__Extracted information__
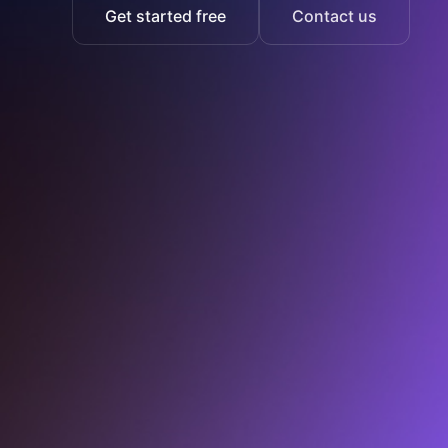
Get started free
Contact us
...
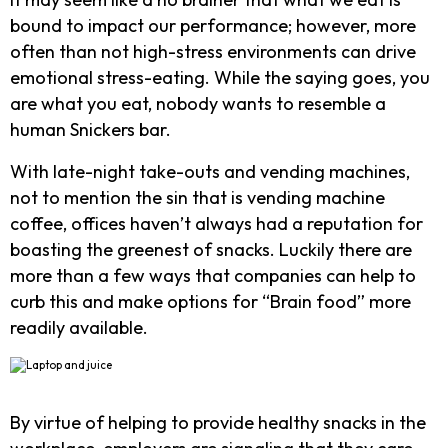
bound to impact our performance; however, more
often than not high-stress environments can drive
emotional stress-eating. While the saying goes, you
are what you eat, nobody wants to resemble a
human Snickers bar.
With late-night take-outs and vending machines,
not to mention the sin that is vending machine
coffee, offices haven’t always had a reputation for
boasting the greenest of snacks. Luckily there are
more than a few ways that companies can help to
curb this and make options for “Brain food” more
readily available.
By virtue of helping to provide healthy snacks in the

__What you should do__
Taking the material above, extract exactly and only the lines from the line with "often than not" to the line with "curb this and", inclusive of both.

__Problem solution__
often than not high-stress environments can drive
emotional stress-eating. While the saying goes, you
are what you eat, nobody wants to resemble a
human Snickers bar.
With late-night take-outs and vending machines,
not to mention the sin that is vending machine
coffee, offices haven’t always had a reputation for
boasting the greenest of snacks. Luckily there are
more than a few ways that companies can help to
curb this and make options for “Brain food” more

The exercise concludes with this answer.